The law requires that a HIPAA release form contain specific “core elements” to be valid.
These elements include:
- A description of the specific information to be used or disclosed.
- The name or other specific identification of the person(s), or class of persons, authorized to make the requested use or disclosure.
- The name or other specific identification of any third parties (persons or classes of persons) to whom the covered entity may make the requested use or disclosure.
- A description of each purpose of the requested use or disclosure.
- An expiration date or an expiration event that relates to the individual or the purpose of the use or disclosure.
- The signature of the individual and the date.
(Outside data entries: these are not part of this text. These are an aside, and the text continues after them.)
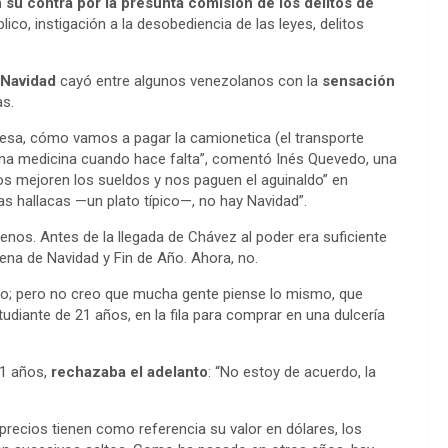
n su contra por la presunta comisión de los delitos de
ico, instigación a la desobediencia de las leyes, delitos
a Navidad
cayó entre algunos venezolanos con la
sensación
as.
esa, cómo vamos a pagar la camionetica (el transporte
una medicina cuando hace falta”, comentó Inés Quevedo, una
os mejoren los sueldos y nos paguen el aguinaldo” en
las hallacas —un plato típico—, no hay Navidad”.
enos. Antes de la llegada de Chávez al poder era suficiente
ena de Navidad y Fin de Año. Ahora, no.
año; pero no creo que mucha gente piense lo mismo, que
udiante de 21 años, en la fila para comprar en una dulcería
81 años,
rechazaba el adelanto
: “No estoy de acuerdo, la
 precios tienen como referencia su valor en dólares, los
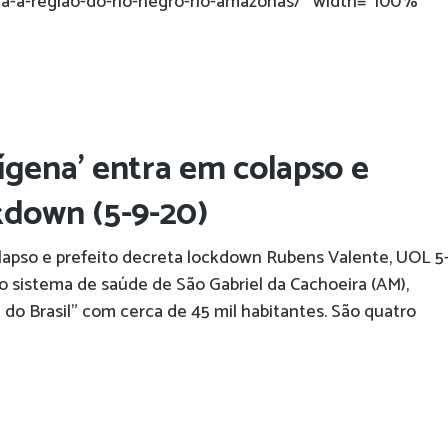
ra-a-regiao-do-rio-negro-no-amazonas/" width="100%"
ígena’ entra em colapso e
kdown (5-9-20)
lapso e prefeito decreta lockdown Rubens Valente, UOL 5
 sistema de saúde de São Gabriel da Cachoeira (AM),
 do Brasil" com cerca de 45 mil habitantes. São quatro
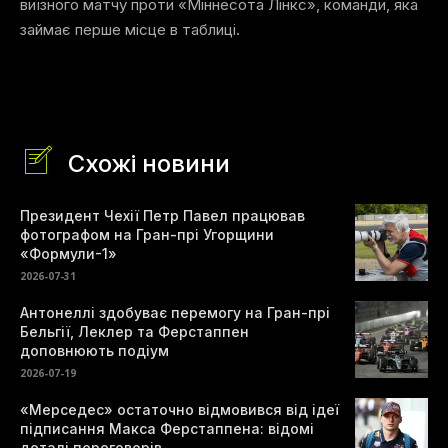
виїзного матчу проти «Міннесота Лінкс», команди, яка
займає перше місце в таблиці.
Схожі новини
Президент Чехії Петр Павел працював
фотографом на Гран-прі Угорщини
«Формули-1»
2026-07-31
Антонеллі здобуває перемогу на Гран-прі
Бельгії, Леклер та Ферстаппен
доповнюють подіум
2026-07-19
«Мерседес» остаточно відмовився від ідеї
підписання Макса Ферстаппена: відомі
деталі переговорів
New York State HIPAA Training
HIPAA imposes employee training requirements that are the same regardless of the healthcare organization’s state. New York state HIPAA training must be provided to each employee that has the potential to access PHI. Training must be provided annually, in which employees must legally attest that they understand and agree to adhere to the training material.
Complying with New York HIPAA Law
To meet the requirements of the HIPAA regulations, healthcare organizations (healthcare providers, healthcare vendors, and MSPs) must implement a HIPAA compliance program. Most federal HIPAA requirements apply at the state level in New York as well.
Security Risk Assessments, Gap Identification, and Remediation
To be HIPAA compliant, it is crucial to identify where your deficiencies lie. To do so, healthcare organizations must conduct six self-audits annually. These self-audits uncover weaknesses and vulnerabilities in your security practices. To ensure that your organization meets HIPAA safeguard requirements, you must create remediation plans. Remediation plans list your identified deficiencies and how you plan to address them, including actions and a timeline.
HIPAA Policies and Procedures
To ensure that you meet HIPAA Privacy, Security, and Breach Notification requirements, you must implement written policies and procedures. These policies and procedures must be customized for your practice’s specific needs, applying directly to how your business operates. To account for any changes in your business practices, you must review your policies and procedures annually and make amendments where appropriate.
Business Associate Agreements
Business associate agreements must be signed with each of your business associate vendors. HIPAA defines a business associate as any entity that performs a service for your practice that gives them the potential to access PHI. Common examples of business associates include electronic health records platforms, email service providers, online appointment scheduling software, and cloud storage providers.
You cannot use any vendor and be HIPAA compliant. They need to be willing and able to sign a business associate agreement (BAA). A BAA is a legal contract that requires each signing party to be HIPAA compliant and be responsible for maintaining their compliance. When a vendor doesn’t sign a BAA, it cannot be used for business associate services.
Incident Management
To comply with the HIPAA Breach Notification Rule, you must have a system to detect, respond to, and report breaches. Employees must also have the means to report incidents anonymously and be aware of what to do if they suspect a breach has occurred.
New York State HIPAA Violation
What is a HIPAA violation in New York? While many HIPAA violations occur due to breaches, it is not the breach itself that would conclude that a healthcare organization violated HIPAA. Most HIPAA violations occur when healthcare organizations fail to conduct accurate and thorough risk assessments, provide patients timely access to their medical records, have signed business associate agreements, or report breaches promptly.